Tailor the weaning method to your baby’s and your own needs

How do you stop breastfeeding an 18-month-old baby?

You may sense that your baby is ready for a new form of feeding, especially if he nibbles frequently and insistently on the tips of his nipples. However, you, as a mom, may not be ready to give up breastfeeding, or not completely. Remember that mom’s and baby’s bodies are very much fused together and most often evolve together in the first months/first years of the infant’s life. Therefore, it is imperative that you are in tune with yourself when weaning, if only to prevent baby from sensing your anxiety and ultimately refusing the bottle.

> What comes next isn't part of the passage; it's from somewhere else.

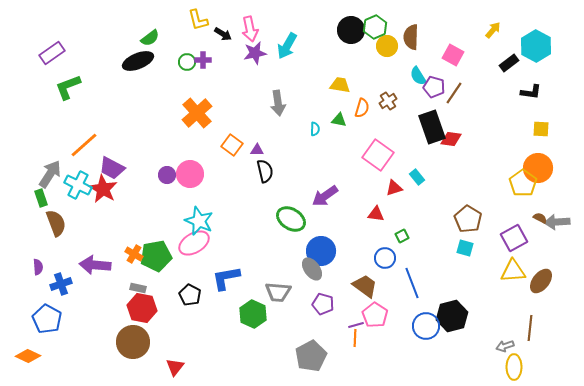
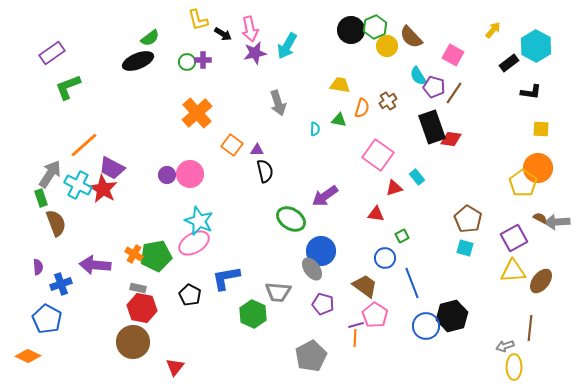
brown semicircle at (411, 37): rotated 45 degrees counterclockwise
gray arrow at (278, 103): rotated 10 degrees counterclockwise
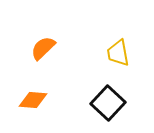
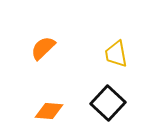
yellow trapezoid: moved 2 px left, 1 px down
orange diamond: moved 16 px right, 11 px down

For a smoother transition, you can start with mixed feeding. For this, several options are possible. For example, you can replace one of the feeds with a bottle, into which you will have poured your breast milk, previously extracted with a breast pump. Another option is to replace the same feeding with a bottle filled with age-appropriate milk. This will give you an idea of how he reacts. Then, gradually, try replacing several feedings, with or without breast milk, to get baby used to the bottle. Moreover, at 18 months, your child is able to understand certain things and you can therefore take the time to explain to him, in simple sentences, why you, his parents, want to change his diet and why this is good for his health.